Saturday, April 9, 2011

Happy Day?

I'm leading worship in the morning. I get to do it once a month and I LOVE it. And loath it. Okay, I don't loath it but it really is one of the hardest things I do. I always enter it with a little trepidation. It's this weird mix of feeling inadequate and unworthy. I'm not great at what I do but I love to worship. And I'm learning about myself that I love to lead others in worship.

This week has been really difficult to choose songs. It's Easter month, a celebration and remembering. But it's still a time of hardship and loss for my community. It's been two weeks since Tim died and I'm not sure what's appropriate to sing about. I've really struggled with choosing the right songs. Can we praise and have fun? Is it okay to get a little rowdy?

Arg. I don't know.

The opening song is called "Happy Day". It's super peppy and so fun to sing. It almost makes one want to dance.

The greatest day in history
Death is beaten, you have rescued me,
Sing it out, Jesus is alive!
The empty cross, the empty grave
Life eternal, you have won the day,
Shout it out, Jesus is alive
He's alive

Oh, happy day, happy day,
You washed my sins away
Oh, happy day, happy day,
I'll never be the same
Forever I am changed...

It's a great song. A happy, joyful reminder of Christ's sacrifice. But even as I write this, I'm at war with myself. Is it appropriate to sing at this time? Or is it flaunting...life? Happiness? If it is, is that okay?

I was talking with a friend about it and she said, "Jen, in times like this, I have to CHOOSE joy." That really stuck with me. I don't even know if I know what that means yet. I can choose to understand. I can choose to be content. I can choose peace. I can choose acceptance. But can I choose joy? I'm talking personally here. Can I, have I, chosen joy? In spite of circumstances, can I still be joyful about what God has done for me, in me?

That's why I decided to keep the song in my set list. Because I want to choose joy. Not happiness. But joyfulness. I want to remember what He has done for me and be joyful about it.

The second verse says, "When I stand in that place, free at last, meeting face to face, I am yours, Jesus you are mine. Endless joy, perfect peace, earthly pain finally will cease. Celebrate, Jesus is alive. He's alive!"

Those words are really powerful if I really believe them.



As for the rest of the service we're singing- Sing to the King, Unchanging (Raise Up Holy Hands), My Savior My God, Stronger, Overcome, and My Jesus I Love Thee.

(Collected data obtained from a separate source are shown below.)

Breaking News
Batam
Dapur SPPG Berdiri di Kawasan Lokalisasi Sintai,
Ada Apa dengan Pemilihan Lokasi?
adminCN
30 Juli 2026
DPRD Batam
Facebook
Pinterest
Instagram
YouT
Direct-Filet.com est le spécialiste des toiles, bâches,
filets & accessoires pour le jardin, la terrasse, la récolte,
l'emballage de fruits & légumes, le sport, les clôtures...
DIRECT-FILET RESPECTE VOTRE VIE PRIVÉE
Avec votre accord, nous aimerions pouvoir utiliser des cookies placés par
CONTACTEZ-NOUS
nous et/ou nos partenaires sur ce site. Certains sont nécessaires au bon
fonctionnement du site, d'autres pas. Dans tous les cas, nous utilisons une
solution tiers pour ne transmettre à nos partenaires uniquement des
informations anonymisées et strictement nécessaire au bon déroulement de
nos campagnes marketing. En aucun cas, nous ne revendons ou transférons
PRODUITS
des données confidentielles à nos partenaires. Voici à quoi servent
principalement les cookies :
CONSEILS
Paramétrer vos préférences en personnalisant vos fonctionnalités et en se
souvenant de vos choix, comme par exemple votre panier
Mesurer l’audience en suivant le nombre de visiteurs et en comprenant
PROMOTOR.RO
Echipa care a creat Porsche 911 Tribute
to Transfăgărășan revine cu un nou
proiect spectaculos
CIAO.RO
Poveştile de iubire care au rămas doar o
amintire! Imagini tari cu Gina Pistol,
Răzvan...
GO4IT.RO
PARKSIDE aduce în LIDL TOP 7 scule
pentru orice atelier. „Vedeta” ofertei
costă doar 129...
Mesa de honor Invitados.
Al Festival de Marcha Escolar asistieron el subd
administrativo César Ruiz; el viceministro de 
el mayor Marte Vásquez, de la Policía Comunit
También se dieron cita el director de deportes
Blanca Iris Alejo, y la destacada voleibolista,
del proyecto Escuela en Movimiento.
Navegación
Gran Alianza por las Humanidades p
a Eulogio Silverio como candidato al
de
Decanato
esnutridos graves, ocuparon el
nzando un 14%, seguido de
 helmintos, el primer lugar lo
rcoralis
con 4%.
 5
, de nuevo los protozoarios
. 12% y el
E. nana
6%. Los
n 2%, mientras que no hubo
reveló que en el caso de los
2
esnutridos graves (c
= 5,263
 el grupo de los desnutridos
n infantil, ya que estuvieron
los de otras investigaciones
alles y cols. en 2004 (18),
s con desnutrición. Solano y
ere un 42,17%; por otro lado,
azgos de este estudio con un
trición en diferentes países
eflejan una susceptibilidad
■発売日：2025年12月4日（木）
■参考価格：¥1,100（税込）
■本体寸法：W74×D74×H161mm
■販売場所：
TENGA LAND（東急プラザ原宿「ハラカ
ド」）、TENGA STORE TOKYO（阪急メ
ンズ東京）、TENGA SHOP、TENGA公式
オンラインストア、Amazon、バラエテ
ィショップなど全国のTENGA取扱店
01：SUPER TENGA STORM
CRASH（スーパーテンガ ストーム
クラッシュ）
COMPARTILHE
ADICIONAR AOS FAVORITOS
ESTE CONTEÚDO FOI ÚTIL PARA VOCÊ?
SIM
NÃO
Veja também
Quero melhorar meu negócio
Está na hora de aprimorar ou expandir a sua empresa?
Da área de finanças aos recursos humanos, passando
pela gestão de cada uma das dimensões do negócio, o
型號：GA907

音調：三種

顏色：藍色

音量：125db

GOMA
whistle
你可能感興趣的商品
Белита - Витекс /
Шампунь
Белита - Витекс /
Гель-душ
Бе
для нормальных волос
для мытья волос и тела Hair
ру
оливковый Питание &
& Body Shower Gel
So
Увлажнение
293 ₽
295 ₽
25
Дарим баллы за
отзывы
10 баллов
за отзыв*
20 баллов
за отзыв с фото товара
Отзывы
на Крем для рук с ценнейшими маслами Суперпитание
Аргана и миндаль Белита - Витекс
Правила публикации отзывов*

I'm hoping to remind us not only of Christ's sacrifice in death and power in His resurrection but also that He cares about each of us, individually. He is unchanging, He is our strength, our Overcomer. And He deserves our praise.

Pray. Pray is what I need to do.

1 comment:

Anonymous said...

joy! choose joy! happiness flows out of joy. not a false or superficial happiness, but a to the core, "can't-help-but-overflow-despite-circumstances-want-to-dance" kind of joy. just my choice here of late :) (and a hard one it is)

and thanks for being willing to get up and lead the rest of us into a place of worship! it's a tough job, but i'm glad you're willing!